W 1945 roku granica nie była jeszcze taka szczelna i można było się nią przemieszczać z Polski do Czechosłowacji i na odwrót. – Na początku biegła przez ogródki mieszkańców naszej wsi, a działka, na której stoi teraz dom Dastigów, leżała kiedyś po czeskiej stronie. Potem granicę wyprostowano, a gospodarzom nakazano oranie i bronowanie pasa granicznego. Jak ktoś po nim przechodził, to od razu widać było ślady. W niektórych miejscach żołnierze Wojsk Ochrony Pogranicza, którzy stacjonowali w Krzanowicach i na granicy w Pietraszynie, zakładali rakietnice. Jak się zahaczyło butem o drut to odpalała. Gdy biegały po polach zające, mieliśmy we wsi często wystrzały i natychmiastowy alarm – opowiada Alfred Sternisko i dodaje, że mieszkańcy Pietraszyna, z powodu bliskości granicy, musieli przestrzegać wielu nowych przepisów. – Psy nie mogły być na noc spuszczane na podwórka, bo według władz, gdy szczekały, to ostrzegały w ten sposób szmuglerów przed nadchodzącym patrolem. Podobnie było z lampami, które się zapalało na zewnątrz. Istniało prawdopodobieństwo, że sygnały świetlne mogą pomagać przekraczającym nielegalnie granice. Trudno było tłumaczyć żołnierzom WOP-u, że jesienią, jak wracamy na podwórko z pola, to potrzebujemy mieć włączone oświetlenie, bo inaczej nie da się pracować – podsumowuje pan Alfred. Z polskimi żołnierzami miał zresztą od początku złe doświadczenie, bo gdy zaraz po wojnie stacjonowali we wsi, często atakowali wracającą ze szkół lub zabaw rdzenną młodzież Pietraszyna. Wyzywali ich od germanów i pałowali.

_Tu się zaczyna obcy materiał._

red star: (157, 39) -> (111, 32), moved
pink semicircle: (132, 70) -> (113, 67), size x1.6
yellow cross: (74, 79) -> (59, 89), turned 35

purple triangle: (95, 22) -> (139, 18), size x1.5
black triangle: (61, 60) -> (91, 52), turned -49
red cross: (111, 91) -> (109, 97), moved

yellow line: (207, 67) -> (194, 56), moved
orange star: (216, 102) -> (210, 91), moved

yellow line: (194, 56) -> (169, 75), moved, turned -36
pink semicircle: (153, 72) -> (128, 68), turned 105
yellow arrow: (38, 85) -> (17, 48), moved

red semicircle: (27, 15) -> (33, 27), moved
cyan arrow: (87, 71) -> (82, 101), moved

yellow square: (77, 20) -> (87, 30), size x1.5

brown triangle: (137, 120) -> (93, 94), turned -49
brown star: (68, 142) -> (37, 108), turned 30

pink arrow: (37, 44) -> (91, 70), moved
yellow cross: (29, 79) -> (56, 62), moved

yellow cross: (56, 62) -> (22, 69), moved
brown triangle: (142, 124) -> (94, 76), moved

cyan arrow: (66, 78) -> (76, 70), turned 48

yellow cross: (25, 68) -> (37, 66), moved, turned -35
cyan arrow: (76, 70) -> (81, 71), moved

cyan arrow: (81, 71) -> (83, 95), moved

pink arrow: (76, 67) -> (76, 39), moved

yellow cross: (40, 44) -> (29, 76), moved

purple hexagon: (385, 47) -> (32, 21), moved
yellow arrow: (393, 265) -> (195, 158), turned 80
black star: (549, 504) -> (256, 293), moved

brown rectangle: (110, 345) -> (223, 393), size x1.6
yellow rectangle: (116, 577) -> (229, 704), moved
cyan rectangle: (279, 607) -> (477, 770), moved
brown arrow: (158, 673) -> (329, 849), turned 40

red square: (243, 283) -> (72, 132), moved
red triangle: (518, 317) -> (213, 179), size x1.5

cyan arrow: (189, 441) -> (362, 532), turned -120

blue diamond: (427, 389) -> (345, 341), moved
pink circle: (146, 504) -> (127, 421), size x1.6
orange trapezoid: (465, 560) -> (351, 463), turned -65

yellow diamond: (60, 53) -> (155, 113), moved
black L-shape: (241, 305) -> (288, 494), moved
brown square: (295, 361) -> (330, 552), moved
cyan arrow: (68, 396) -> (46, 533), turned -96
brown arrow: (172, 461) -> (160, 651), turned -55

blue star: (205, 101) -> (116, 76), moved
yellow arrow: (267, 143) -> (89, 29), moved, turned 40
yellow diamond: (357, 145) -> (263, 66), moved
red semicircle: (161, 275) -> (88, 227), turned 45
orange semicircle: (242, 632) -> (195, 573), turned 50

13 kwietnia 1960 roku powstało tu przejście małego ruchu granicznego, które było czynne od 15 marca do 30 grudnia. Pięć lat później do Pietraszyna zawitała kopia obrazu Matki Boskiej Częstochowskiej, która pielgrzymowała po wszystkich parafiach polskich. – To było wzruszające wydarzenie, bo Czesi, którzy nie mogli w nim uczestniczyć, zebrali się na granicy, a procesja z obrazem ruszyła w ich kierunku, żeby i oni mogli go pożegnać – opowiada Renata Niewiera.

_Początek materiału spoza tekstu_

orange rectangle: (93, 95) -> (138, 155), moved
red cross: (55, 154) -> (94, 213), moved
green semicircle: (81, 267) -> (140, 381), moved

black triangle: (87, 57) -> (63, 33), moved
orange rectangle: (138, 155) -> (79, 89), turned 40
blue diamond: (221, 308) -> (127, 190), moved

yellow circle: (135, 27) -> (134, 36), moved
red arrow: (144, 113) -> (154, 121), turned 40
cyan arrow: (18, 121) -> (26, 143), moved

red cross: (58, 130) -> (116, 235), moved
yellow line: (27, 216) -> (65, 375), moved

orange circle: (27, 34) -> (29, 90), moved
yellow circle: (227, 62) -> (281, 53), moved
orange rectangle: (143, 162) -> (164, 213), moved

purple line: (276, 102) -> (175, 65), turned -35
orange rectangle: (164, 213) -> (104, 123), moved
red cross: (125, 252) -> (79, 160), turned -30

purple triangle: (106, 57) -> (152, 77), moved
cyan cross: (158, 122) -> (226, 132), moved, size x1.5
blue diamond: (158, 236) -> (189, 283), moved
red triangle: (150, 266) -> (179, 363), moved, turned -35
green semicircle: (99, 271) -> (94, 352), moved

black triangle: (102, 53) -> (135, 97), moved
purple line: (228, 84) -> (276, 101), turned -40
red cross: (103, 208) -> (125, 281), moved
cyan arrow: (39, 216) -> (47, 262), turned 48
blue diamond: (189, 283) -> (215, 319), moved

W wyniku dwustronnych umów między Polską a Czechami w październiku 1994 roku powstało całodobowe przejście graniczne Pietraszyn – Sudice, które 21 grudnia 2007 roku na mocy układu z Schengen zostało zlikwidowane. Od tej pory mieszkańców Pietraszyna i Sudic nie dzieli już żadna granica.